Charles Dickens

'Shall I go on?' said Mr Cheeryble.

'Oh, by all means, if you please,' returned Ralph drily. 'Here are walls to speak to, sir, a desk, and two stools: most attentive auditors, and certain not to interrupt you. Go on, I beg; make my house yours, and perhaps by the time I return from my walk, you will have finished what you have to say, and will yield me up possession again.'

So saying, he buttoned his coat, and turning into the passage, took down his hat. The old gentleman followed, and was about to speak, when Ralph waved him off impatiently, and said:

'Not a word. I tell you, sir, not a word. Virtuous as you are, you are not an angel yet, to appear in men's houses whether they will or no, and pour your speech into unwilling ears. Preach to the walls I tell you; not to me!'

'I am no angel, Heaven knows,' returned brother Charles, shaking his head, 'but an erring and imperfect man; nevertheless, there is one quality which all men have, in common with the angels, blessed opportunities of exercising, if they will; mercy. It is an errand of mercy that brings me here. Pray let me discharge it.'

'I show no mercy,' retorted Ralph with a triumphant smile, 'and I ask none. Seek no mercy from me, sir, in behalf of the fellow who has imposed upon your childish credulity, but let him expect the worst that I can do.'

'HE ask mercy at your hands!' exclaimed the old merchant warmly; 'ask it at his, sir; ask it at his. If you will not hear me now, when you may, hear me when you must, or anticipate what I would say, and take measures to prevent our ever meeting again. Your nephew is a noble lad, sir, an honest, noble lad. What you are, Mr Nickleby, I will not say; but what you have done, I know. Now, sir, when you go about the business in which you have been recently engaged, and find it difficult of pursuing, come to me and my brother Ned, and Tim Linkinwater, sir, and we'll explain it for you--and come soon, or it may be too late, and you may have it explained with a little more roughness, and a little less delicacy--and never forget, sir, that I came here this morning, in mercy to you, and am still ready to talk to you in the same spirit.'

With these words, uttered with great emphasis and emotion, brother Charles put on his broad-brimmed hat, and, passing Ralph Nickleby without any other remark, trotted nimbly into the street. Ralph looked after him, but neither moved nor spoke for some time: when he broke what almost seemed the silence of stupefaction, by a scornful laugh.

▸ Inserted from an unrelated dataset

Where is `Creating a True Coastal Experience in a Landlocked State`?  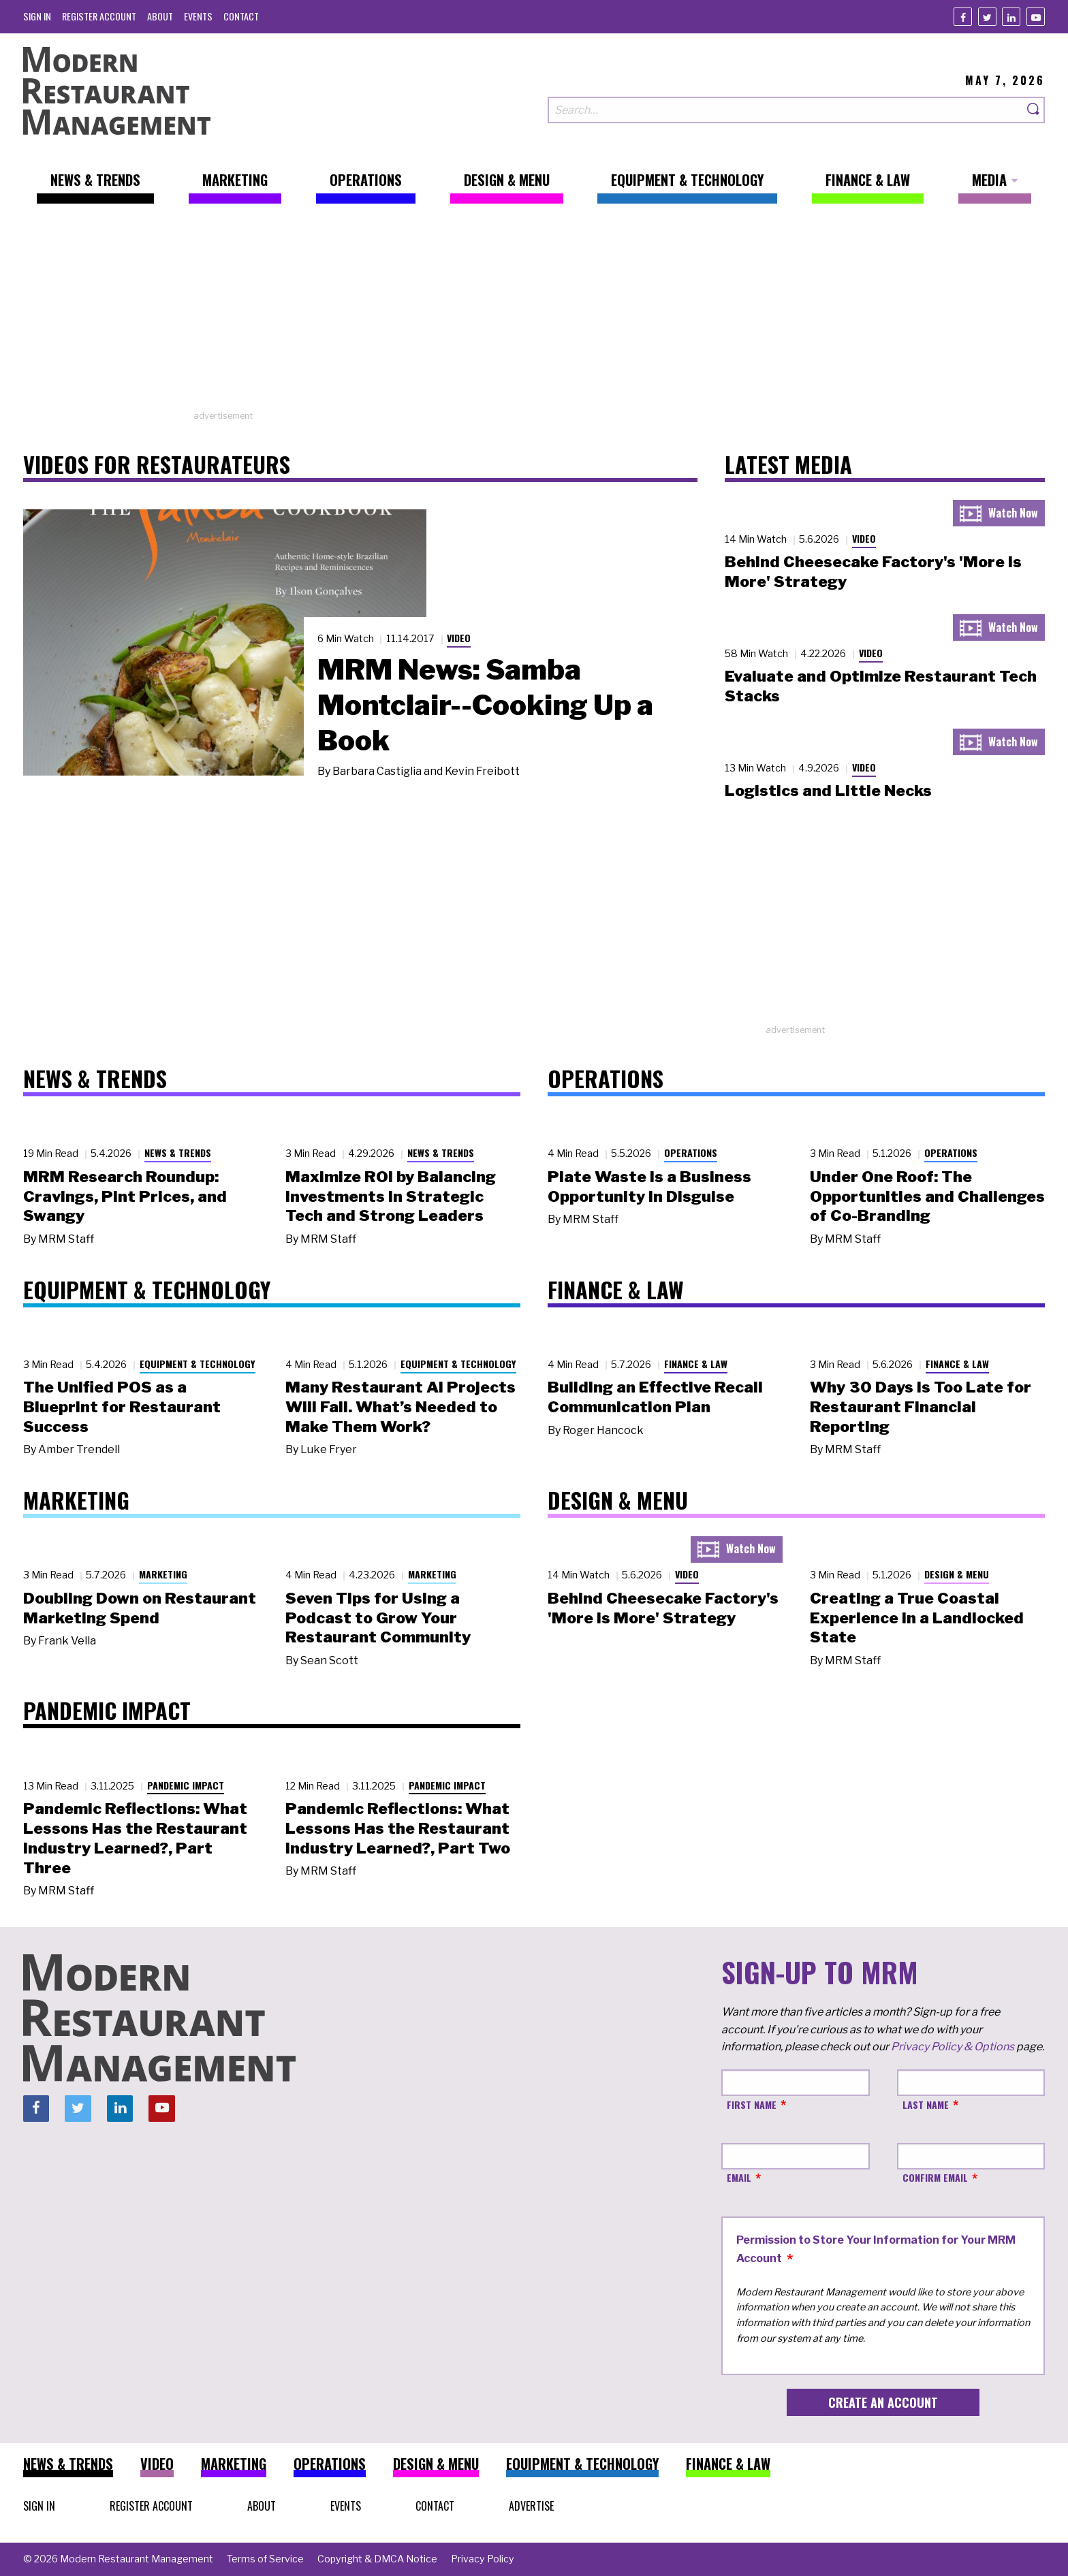 Creating a True Coastal Experience in a Landlocked State is located at coordinates (917, 1618).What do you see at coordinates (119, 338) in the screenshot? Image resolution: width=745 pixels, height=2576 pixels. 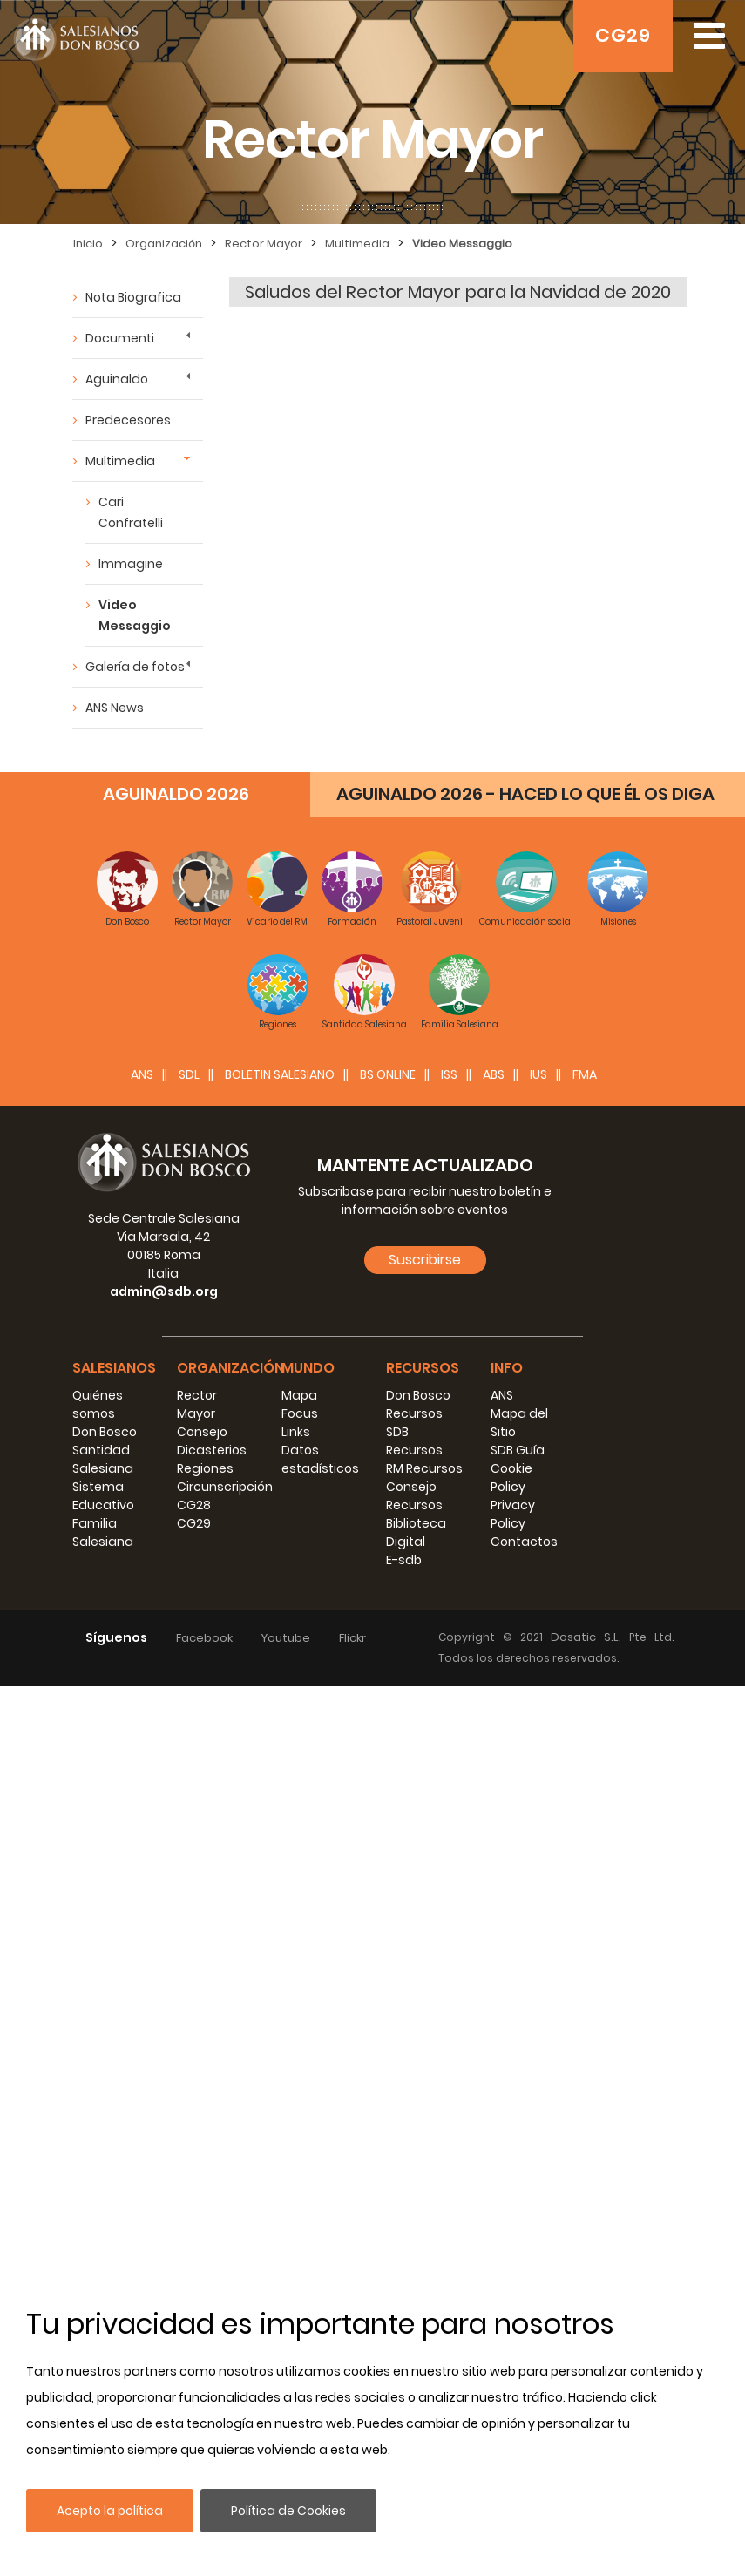 I see `Documenti` at bounding box center [119, 338].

'This,' he said, 'from its wildness, should be another of those dreams that have so broken my rest of late. In mercy to me! Pho! The old simpleton has gone mad.'

Although he expressed himself in this derisive and contemptuous manner, it was plain that, the more Ralph pondered, the more ill at ease he became, and the more he laboured under some vague anxiety and alarm, which increased as the time passed on and no tidings of Newman Noggs arrived. After waiting until late in the afternoon, tortured by various apprehensions and misgivings, and the recollection of the warning which his nephew had given him when they last met: the further confirmation of which now presented itself in one shape of probability, now in another, and haunted him perpetually: he left home, and, scarcely knowing why, save that he was in a suspicious and agitated mood, betook himself to Snawley's house. His wife presented herself; and, of her, Ralph inquired whether her husband was at home.

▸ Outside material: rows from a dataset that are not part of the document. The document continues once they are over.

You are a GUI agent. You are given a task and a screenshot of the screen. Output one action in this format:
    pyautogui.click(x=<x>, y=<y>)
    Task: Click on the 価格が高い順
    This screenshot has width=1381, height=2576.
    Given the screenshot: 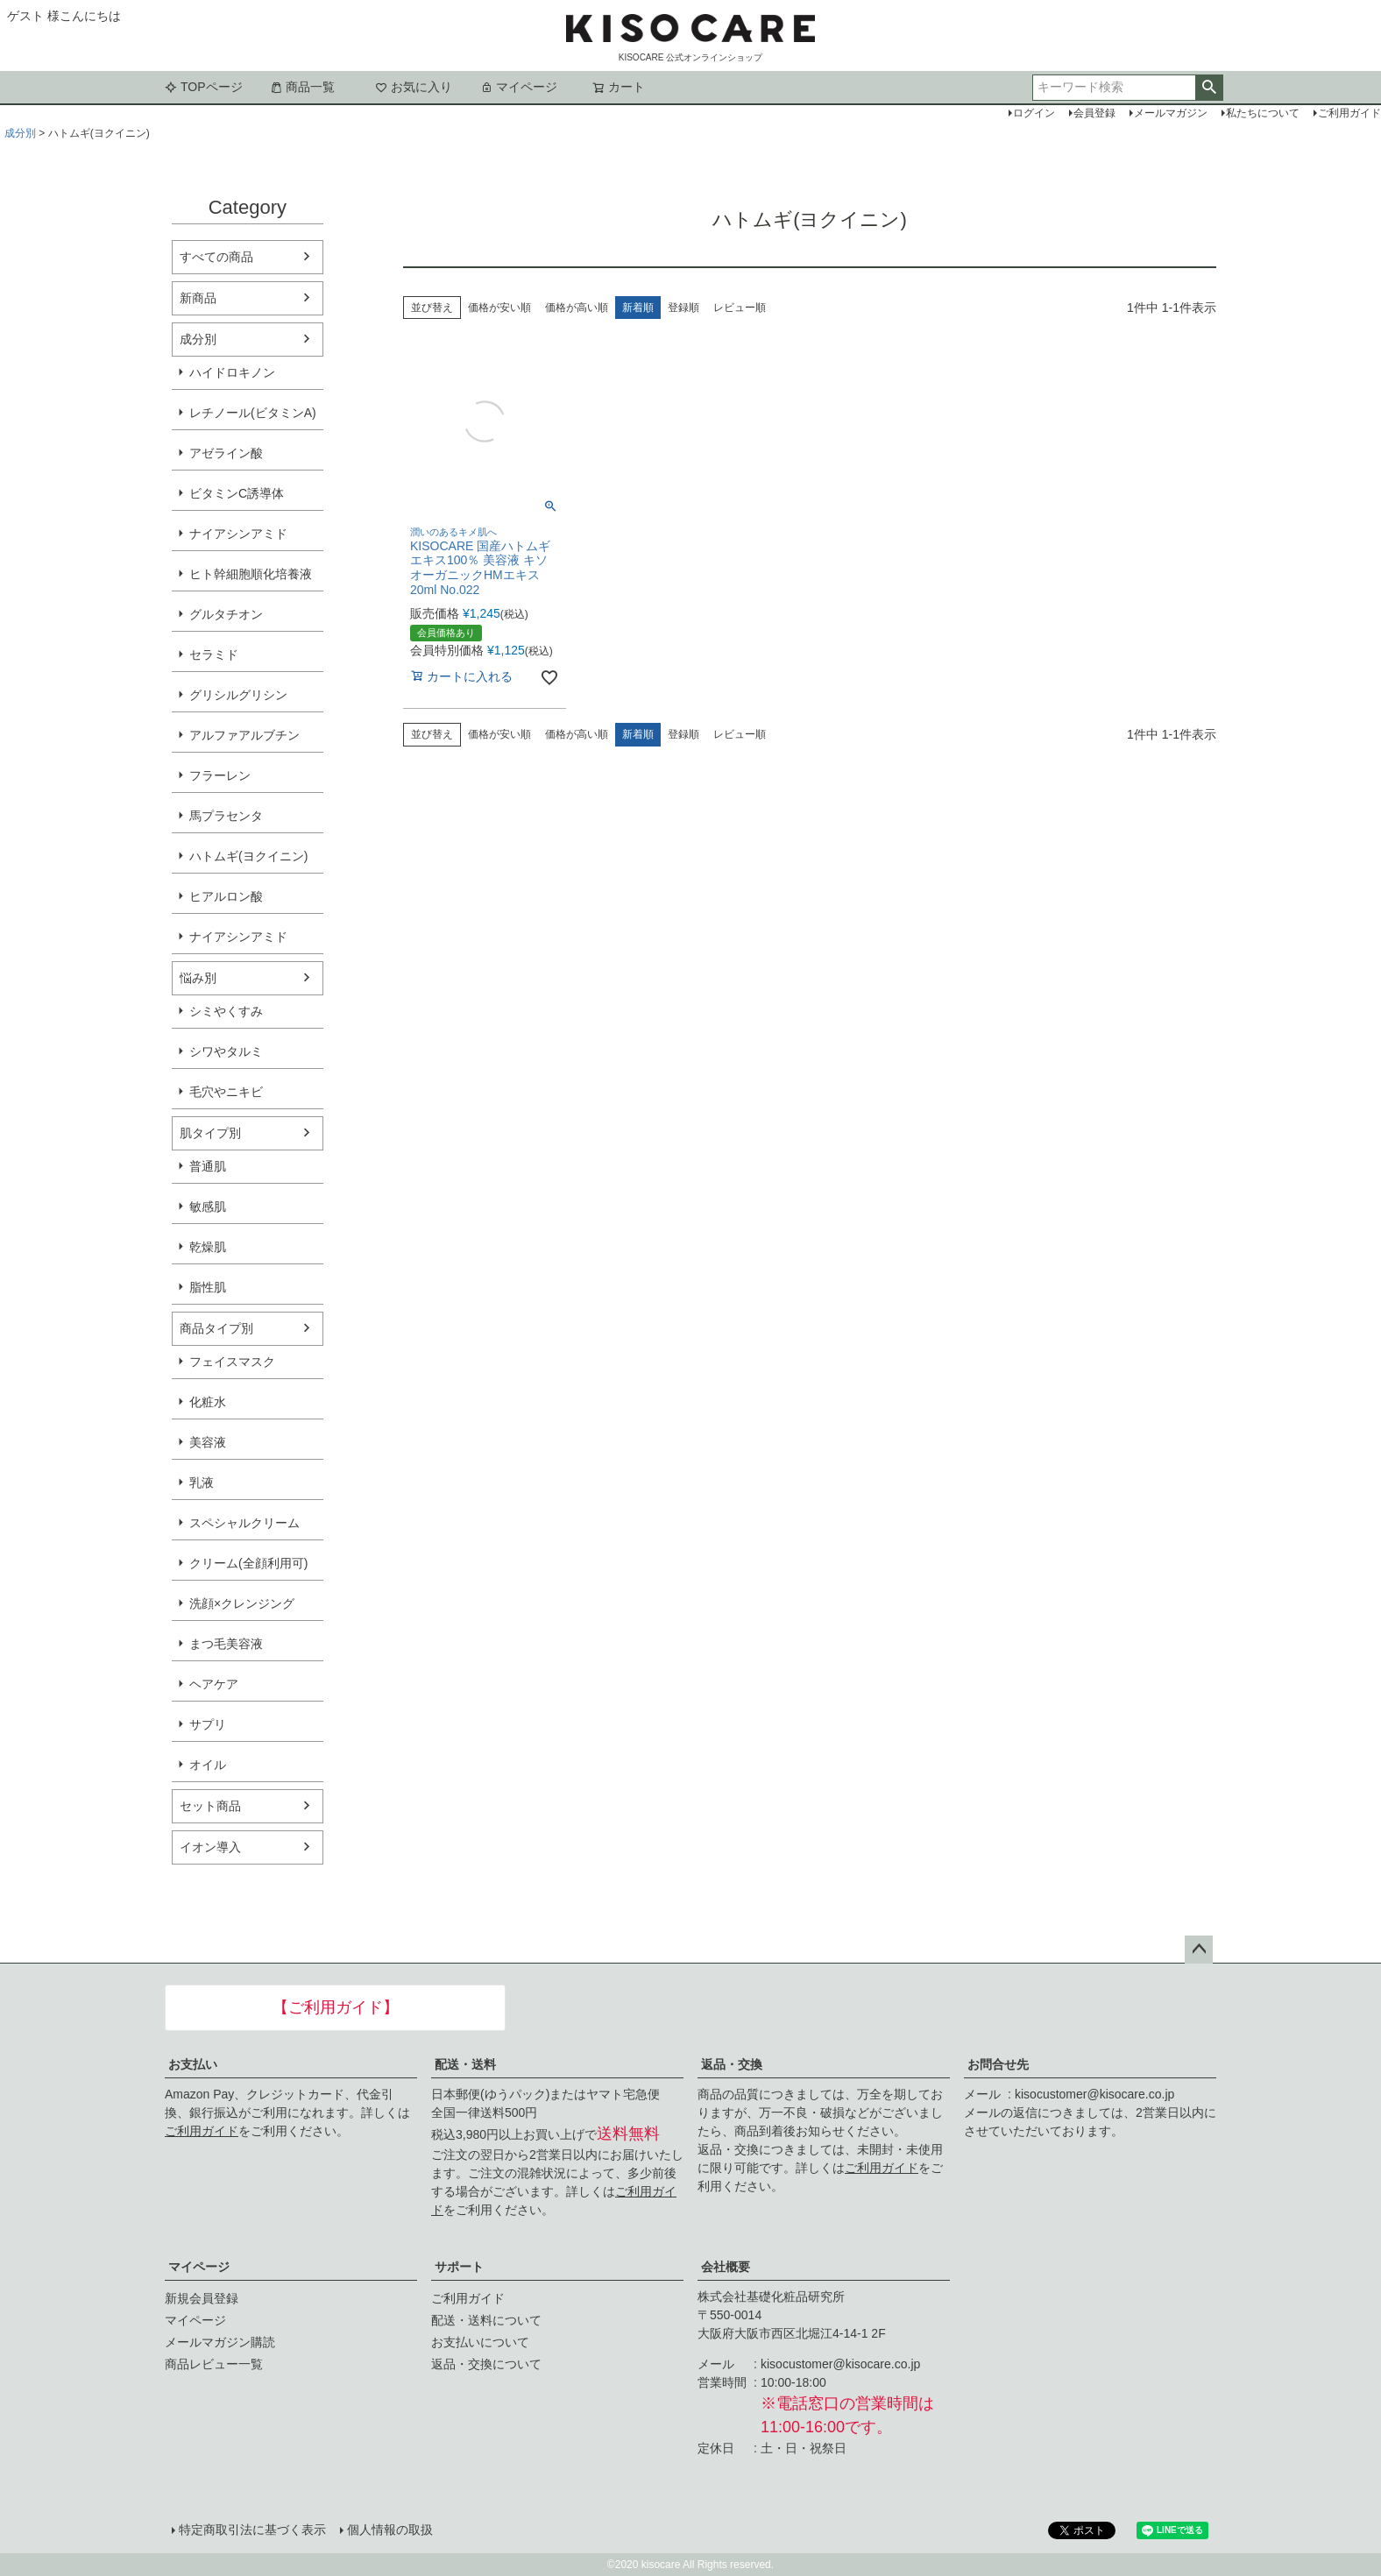 What is the action you would take?
    pyautogui.click(x=576, y=307)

'No,' she said sharply, 'he is not indeed, and I don't think he will be at home for a very long time; that's more.'

'Do you know who I am?' asked Ralph.

'Oh yes, I know you very well; too well, perhaps, and perhaps he does too, and sorry am I that I should have to say it.'

'Tell him that I saw him through the window-blind above, as I crossed the road just now, and that I would speak to him on business,' said Ralph. 'Do you hear?'

'I hear,' rejoined Mrs Snawley, taking no further notice of the request.